▶ **RECORDED INFORMATION**:
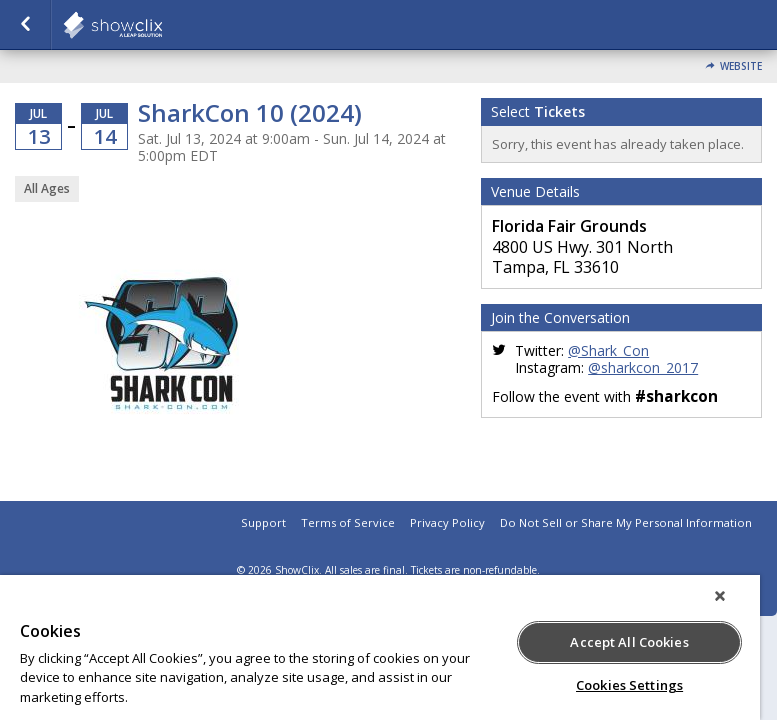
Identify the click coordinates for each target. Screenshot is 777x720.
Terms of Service (348, 522)
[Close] (720, 596)
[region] (380, 647)
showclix (162, 25)
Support (263, 522)
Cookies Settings (629, 685)
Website (741, 66)
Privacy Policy (447, 522)
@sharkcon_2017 (643, 367)
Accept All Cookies (629, 642)
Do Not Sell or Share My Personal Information (626, 522)
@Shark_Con (608, 350)
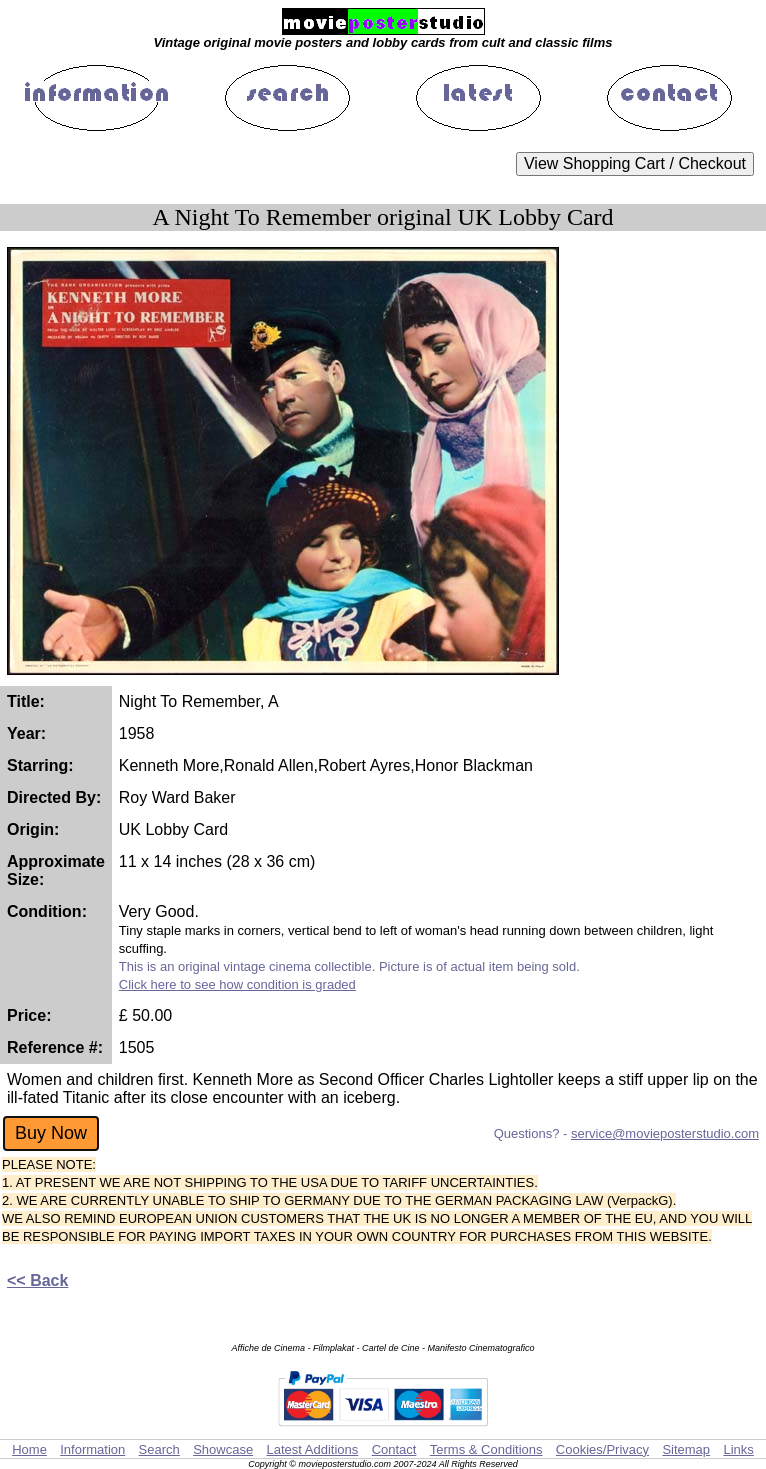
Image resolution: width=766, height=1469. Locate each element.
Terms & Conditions (486, 1449)
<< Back (37, 1280)
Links (738, 1449)
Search (159, 1449)
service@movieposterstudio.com (665, 1133)
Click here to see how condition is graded (237, 984)
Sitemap (686, 1449)
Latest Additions (312, 1449)
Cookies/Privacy (602, 1449)
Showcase (223, 1449)
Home (29, 1449)
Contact (394, 1449)
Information (92, 1449)
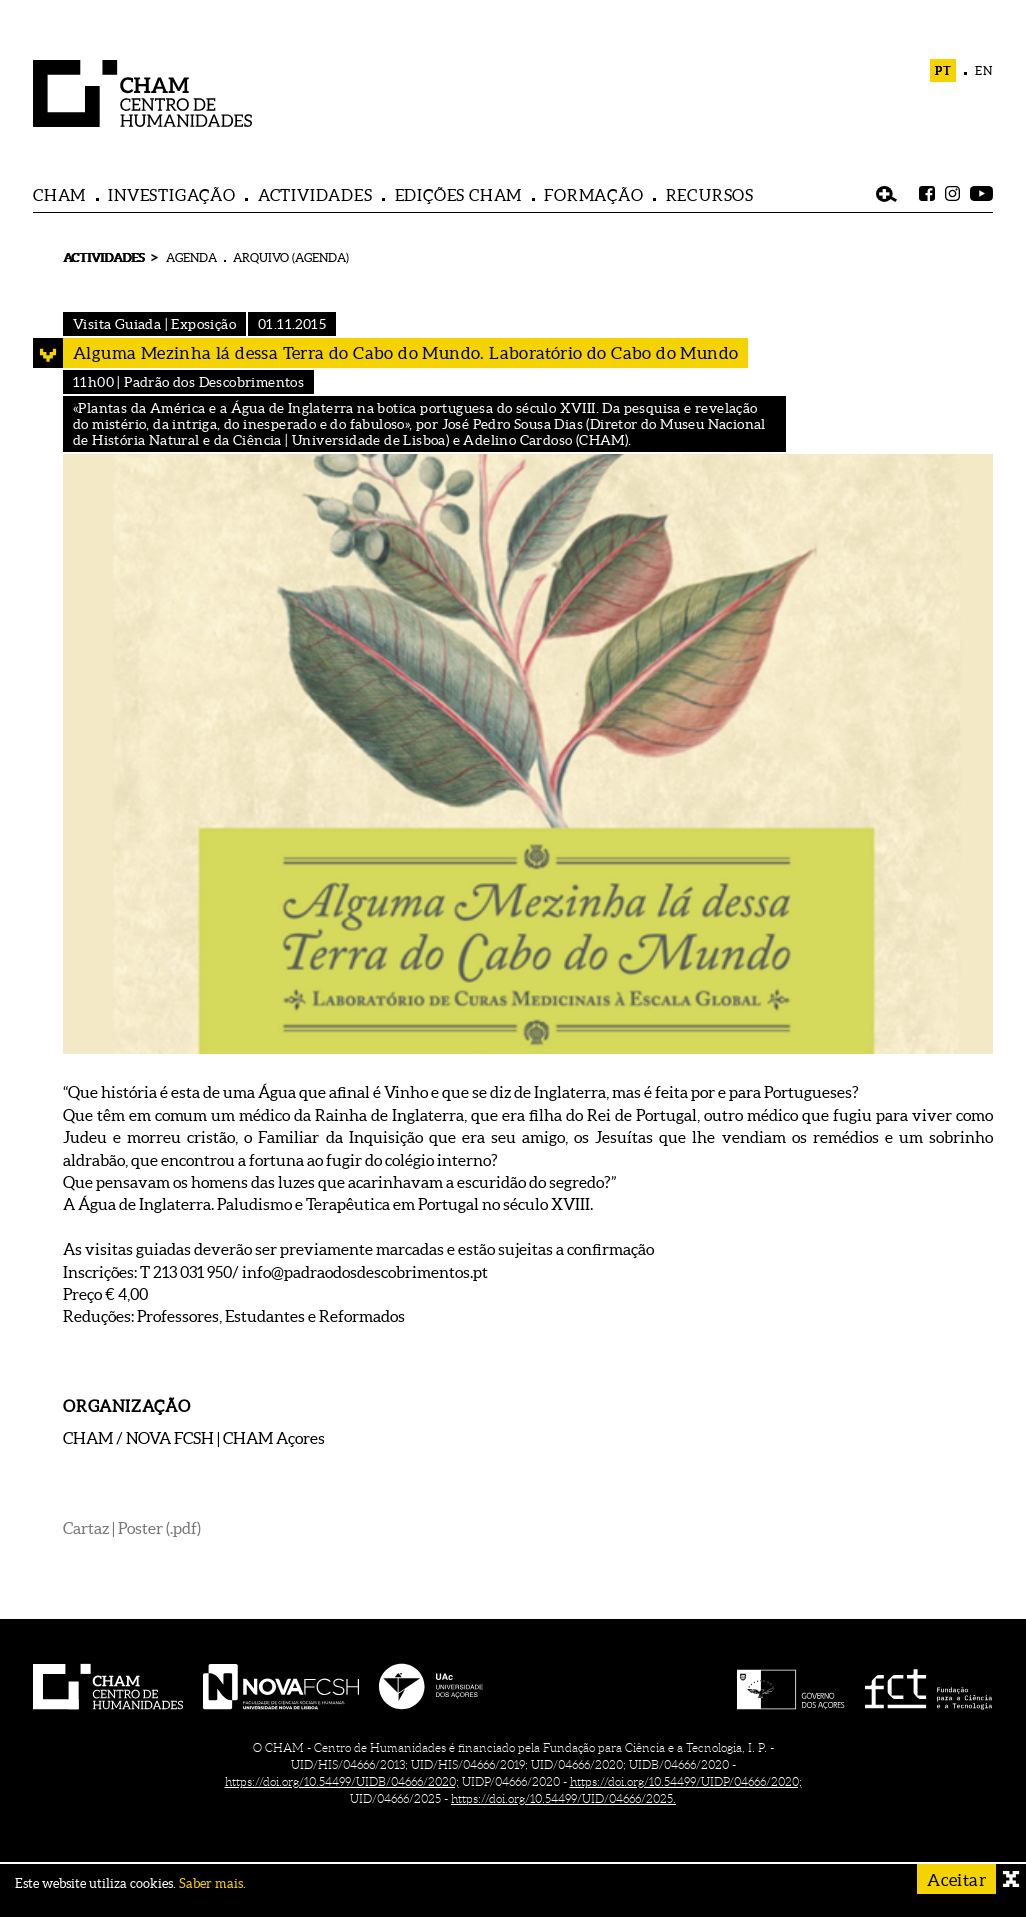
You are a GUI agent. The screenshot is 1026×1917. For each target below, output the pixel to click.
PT (943, 70)
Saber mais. (212, 1883)
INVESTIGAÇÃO (172, 195)
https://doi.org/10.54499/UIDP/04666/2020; (686, 1781)
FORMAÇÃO (593, 195)
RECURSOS (710, 195)
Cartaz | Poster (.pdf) (132, 1528)
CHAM (59, 195)
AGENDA (191, 257)
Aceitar (956, 1879)
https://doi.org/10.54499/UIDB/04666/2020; (342, 1781)
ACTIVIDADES (315, 195)
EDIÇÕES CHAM (459, 195)
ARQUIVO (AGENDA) (291, 257)
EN (984, 70)
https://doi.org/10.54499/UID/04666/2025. (563, 1798)
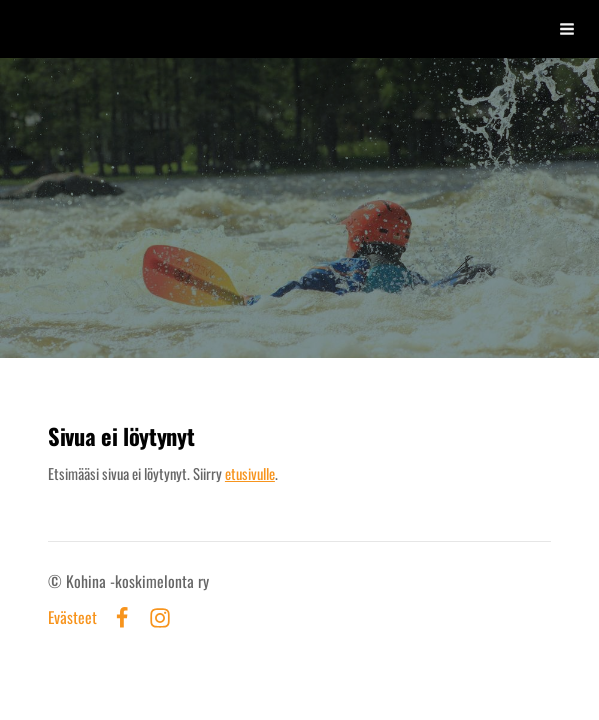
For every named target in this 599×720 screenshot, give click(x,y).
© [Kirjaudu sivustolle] (57, 581)
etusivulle (250, 473)
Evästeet (72, 618)
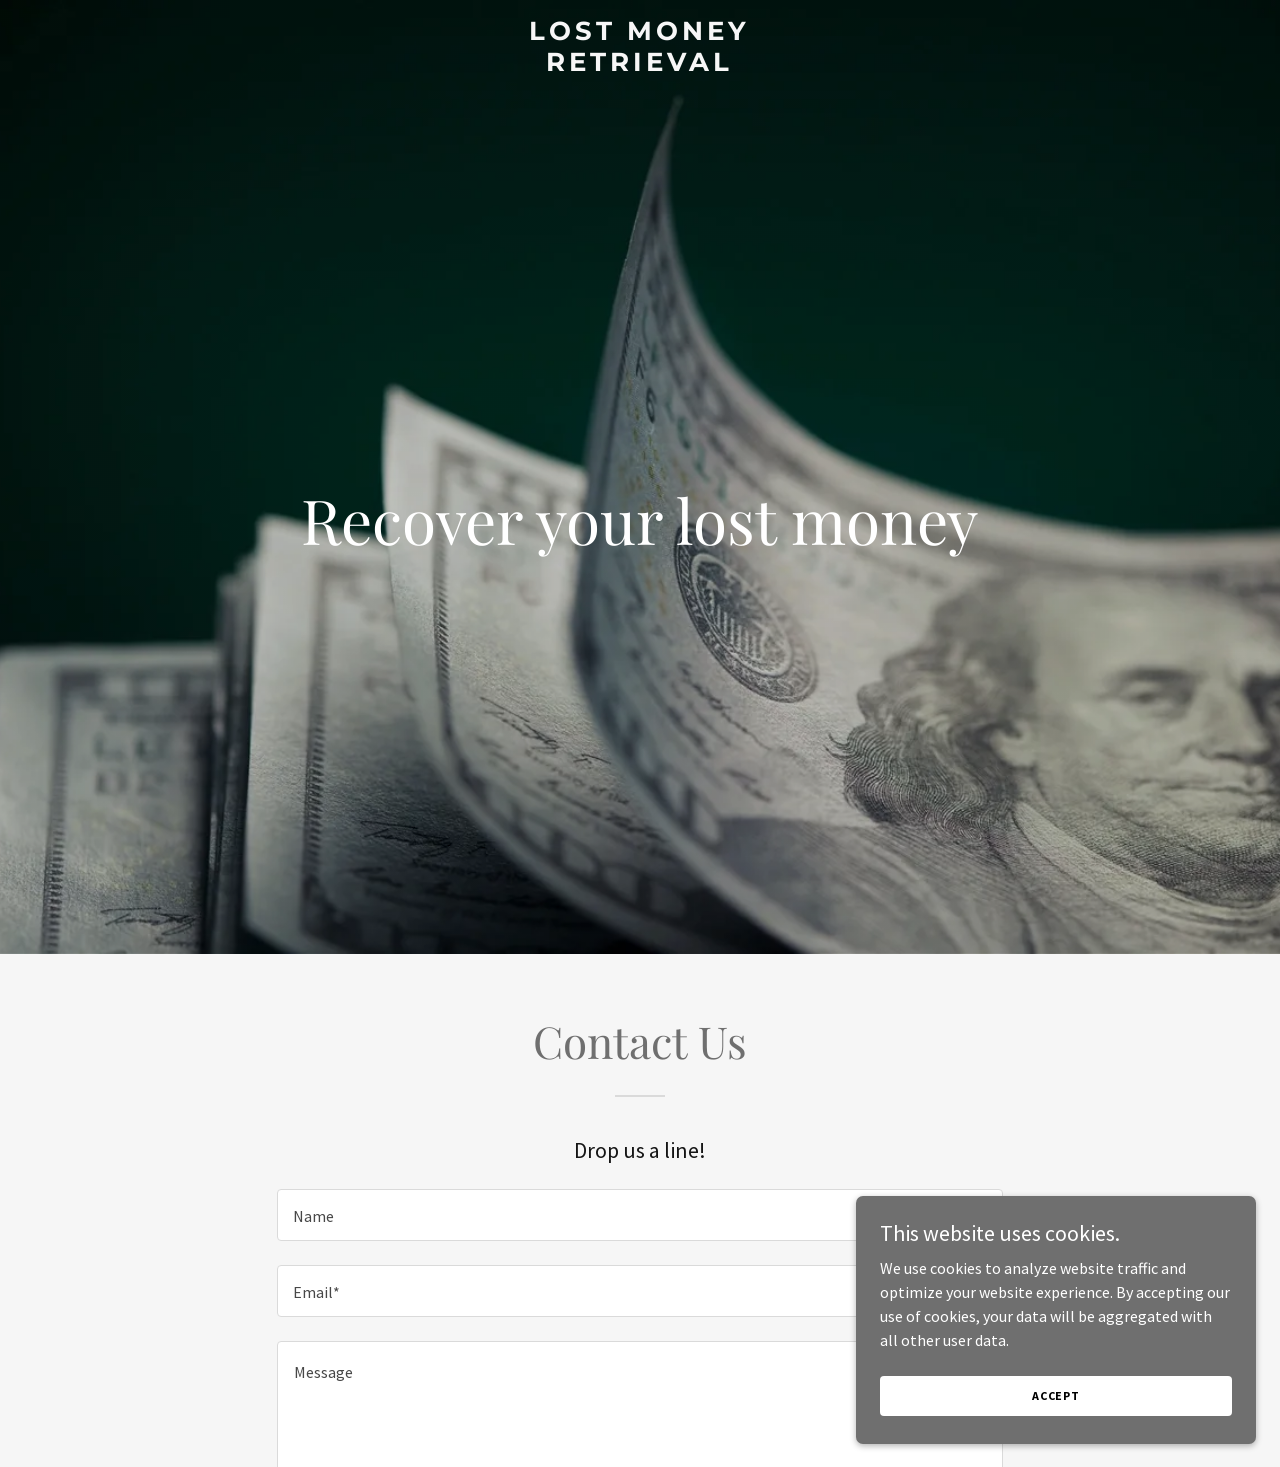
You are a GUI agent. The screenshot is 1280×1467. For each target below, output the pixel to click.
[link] (640, 65)
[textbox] (639, 1215)
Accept (1056, 1395)
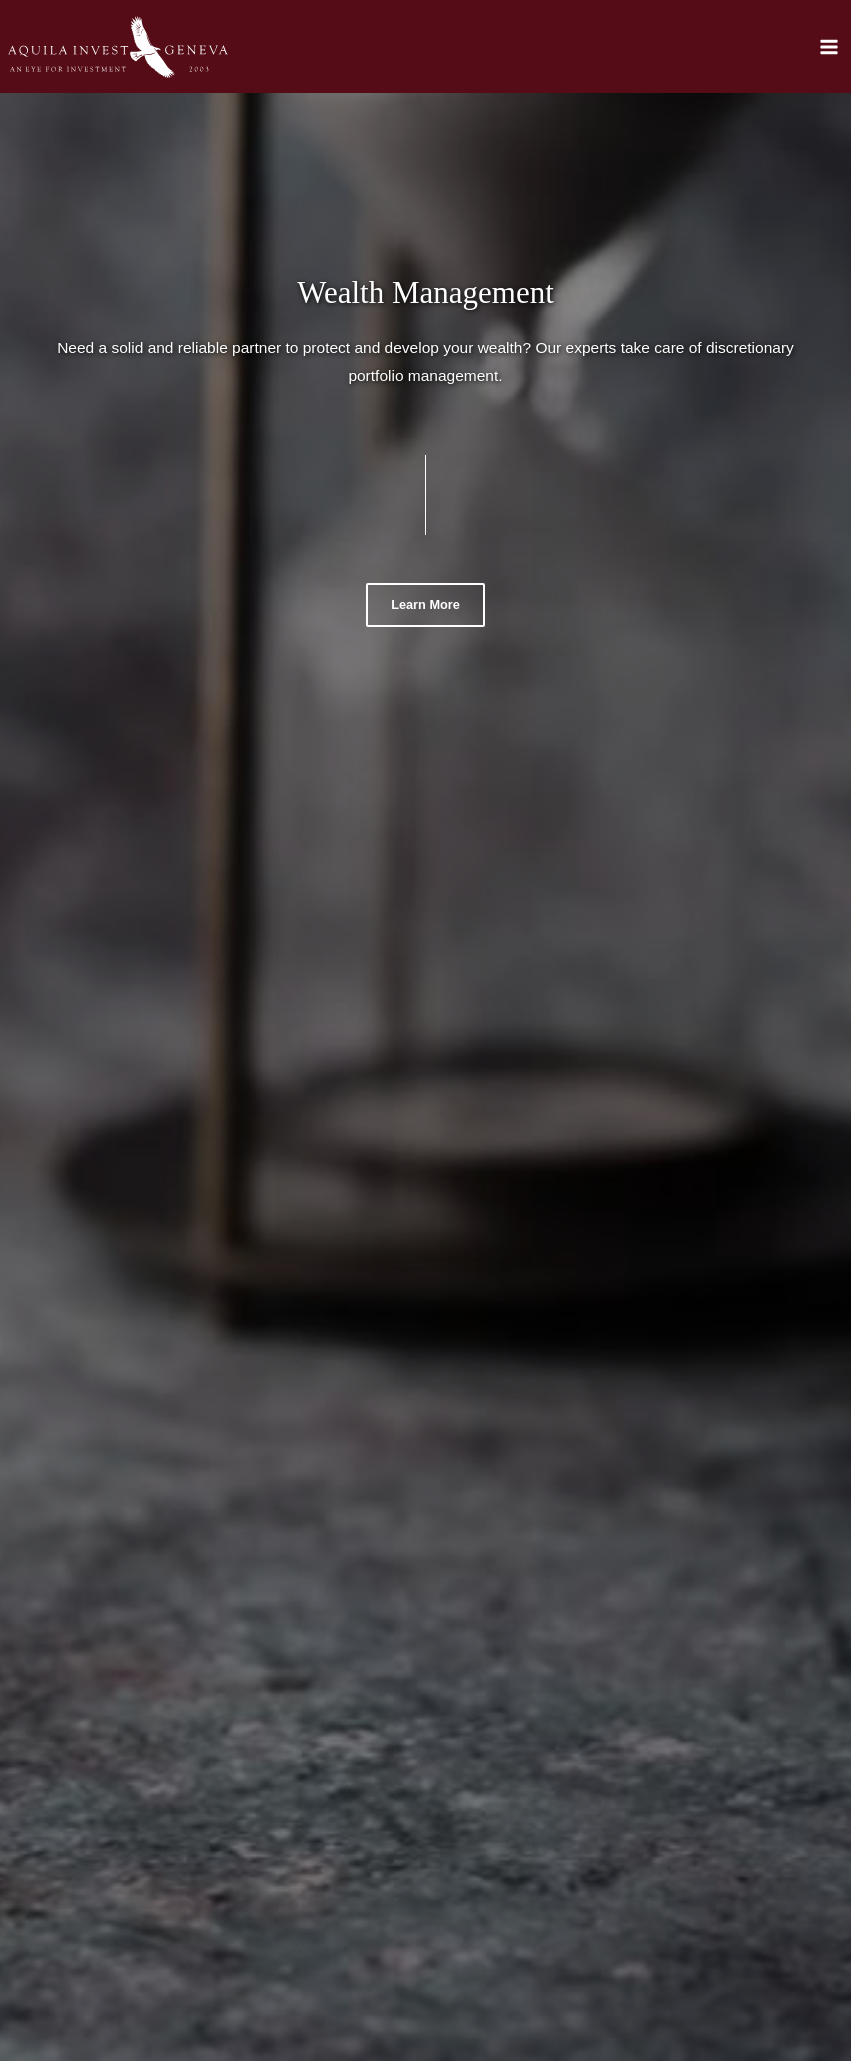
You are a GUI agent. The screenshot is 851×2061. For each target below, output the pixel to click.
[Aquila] (118, 47)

▶ **WHAT YOU WILL DO**: Within the listing above, write out the stretch from the line with "https://doi.org/10.54499/UIDB/04666/2020; (342, 1781)" through the line with "Evästeet (72, 618)" exactly. Any pictures are to be left out.

▶ **TASK RESULT**:
https://doi.org/10.54499/UIDB/04666/2020; (342, 1781)
ACTIVIDADES (315, 195)
EDIÇÕES CHAM (459, 195)
ARQUIVO (AGENDA) (291, 257)
EN (984, 70)
https://doi.org/10.54499/UID/04666/2025. (563, 1798)
For every named target in this 599×720 screenshot, give click(x,y).
© [Kirjaudu sivustolle] (57, 581)
etusivulle (250, 473)
Evästeet (72, 618)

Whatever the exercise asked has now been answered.